The tribesmen gather in the center of the village and began to chant and sing and jump up and down until the air was filled with their voices and the dust rose up making swirling clouds around our heads.

  My father and the tribesmen ran from the village in anger and excitement chanting with raised spears.  My mother took me back to our hut and began to prepare the midday meal.  The war was on!  I did not know if my father would be back.

  My mother cooked yam and potatoe and meat.  She seasoned it and then we ate.  Suddenly there was a noise at the far end of the village.  Women were screaming and running in our direction.  My mother dropped her bowl and looked to the center of the village. 

She screamed and then grabbed me and my baby brother.  She pushed us into the jungle and ran, and pushed me and ran some more.  When we came to the beach we saw big things on the water floating. 

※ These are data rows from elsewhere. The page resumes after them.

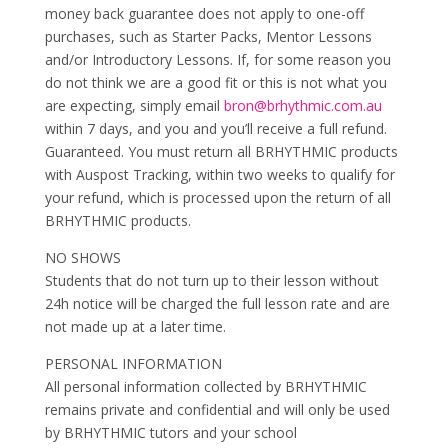
money back guarantee does not apply to one-off
purchases, such as Starter Packs, Mentor Lessons
and/or Introductory Lessons. If, for some reason you
do not think we are a good fit or this is not what you
are expecting, simply email
bron@brhythmic.com.au
within 7 days, and you and you’ll receive a full refund.
Guaranteed. You must return all BRHYTHMIC products
with Auspost Tracking, within two weeks to qualify for
your refund, which is processed upon the return of all
BRHYTHMIC products.
NO SHOWS
Students that do not turn up to their lesson without
24h notice will be charged the full lesson rate and are
not made up at a later time.
PERSONAL INFORMATION
All personal information collected by BRHYTHMIC
remains private and confidential and will only be used
by BRHYTHMIC tutors and your school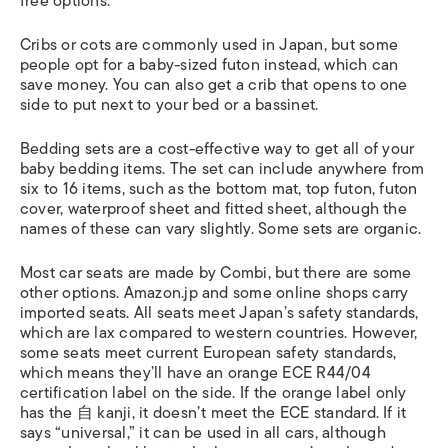
free options.
Cribs or cots are commonly used in Japan, but some
people opt for a baby-sized futon instead, which can
save money. You can also get a crib that opens to one
side to put next to your bed or a bassinet.
Bedding sets are a cost-effective way to get all of your
baby bedding items. The set can include anywhere from
six to 16 items, such as the bottom mat, top futon, futon
cover, waterproof sheet and fitted sheet, although the
names of these can vary slightly. Some sets are organic.
Most car seats are made by Combi, but there are some
other options. Amazon.jp and some online shops carry
imported seats. All seats meet Japan’s safety standards,
which are lax compared to western countries. However,
some seats meet current European safety standards,
which means they’ll have an orange ECE R44/04
certification label on the side. If the orange label only
has the 自 kanji, it doesn’t meet the ECE standard. If it
says “universal,” it can be used in all cars, although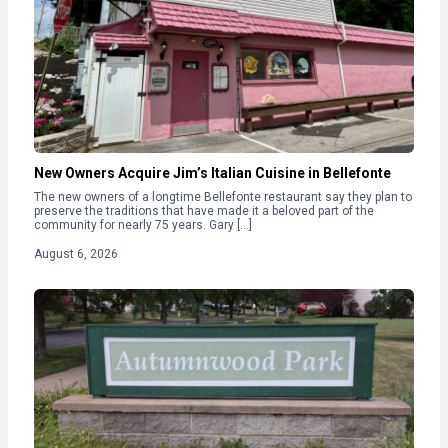
New Owners Acquire Jim’s Italian Cuisine in Bellefonte
The new owners of a longtime Bellefonte restaurant say they plan to
preserve the traditions that have made it a beloved part of the
community for nearly 75 years. Gary […]
August 6, 2026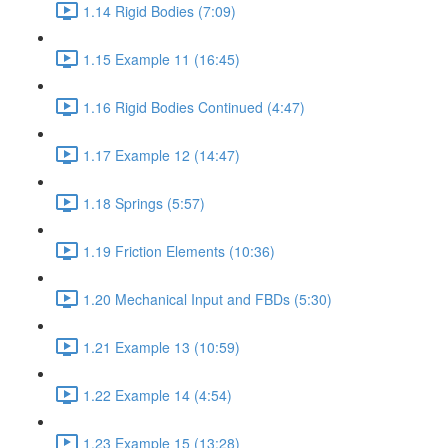
1.14 Rigid Bodies (7:09)
1.15 Example 11 (16:45)
1.16 Rigid Bodies Continued (4:47)
1.17 Example 12 (14:47)
1.18 Springs (5:57)
1.19 Friction Elements (10:36)
1.20 Mechanical Input and FBDs (5:30)
1.21 Example 13 (10:59)
1.22 Example 14 (4:54)
1.23 Example 15 (13:28)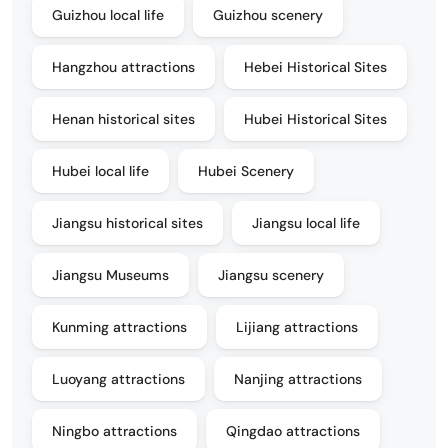
Guizhou local life
Guizhou scenery
Hangzhou attractions
Hebei Historical Sites
Henan historical sites
Hubei Historical Sites
Hubei local life
Hubei Scenery
Jiangsu historical sites
Jiangsu local life
Jiangsu Museums
Jiangsu scenery
Kunming attractions
Lijiang attractions
Luoyang attractions
Nanjing attractions
Ningbo attractions
Qingdao attractions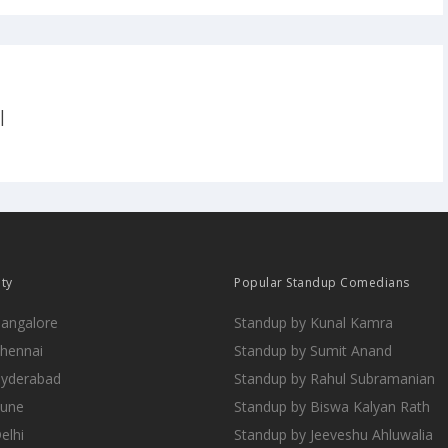
|
ity
Popular Standup Comedians
Bangalore
Standup by Kunal Kamra
Chennai
Standup by Sumit Anand
Hyderabad
Standup by Rahul Subramanian
Pune
Standup by Biswa Kalyan Rath
elhi
Standup by Jeeveshu Ahluwalia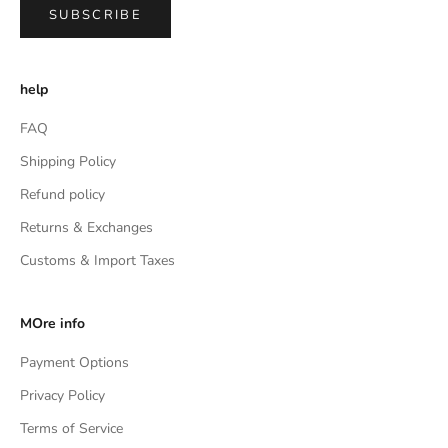
SUBSCRIBE
help
FAQ
Shipping Policy
Refund policy
Returns & Exchanges
Customs & Import Taxes
MOre info
Payment Options
Privacy Policy
Terms of Service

 I had never seen anything like that before.  It was brown on the bottom, and had cloth on the top floating in the wind.  Suddenly my mother screamed and I looked up as saw my mother being dragged away from me with my baby brother in her arms. She looked back at me and screamed again and I was picked up and carried away too.

  I began to scream and cry for my mother, and my father.  I remember being in a small boat that carried us to the big brown boat with the floating clothes.  My mother was forced to climb the boat, and I was forced too.  When we got on the boat we were chained together and then put down in a black place that smelled so strong that I gagged and threw up. 

 I was hit from behind and forced to lay down next to my mother and baby brother.  My baby brother had not stopped crying since this all began.  My mother held my hand and I was sobbing. 

 I heard a language I did not understand.  I could only see legs, and arms of people I had never seen before.  They looked angry and they shouted at us.  There were many people from our village, some old men, and some sickly men who had not gone to war with our rival tribe.

  Young boys, girls, and women from our village were on this big boat too.  Everyone was throwing up from the smell.  Everyone was crying and scared of this new tribe that was attacking us in our tribesmen absence. 

What would happen to us?  Where were we being taken?  Why did these tribesmen look so different from us?  Why did they seem so angry at us?  What law of their tribe had we broken?

  Some of my tribesmen and women I heard talking amongst themselves thought that these were evil spirits from our rival tribe that had been sent by their witch doctor to destroy us! 

 What a powerful witch doctor they had…some of the people said.  What will my father think when he comes back from war?  Our tribe was the stronger of the two….we had more people, and our tribe was tall and the rival tribe were not so tall. 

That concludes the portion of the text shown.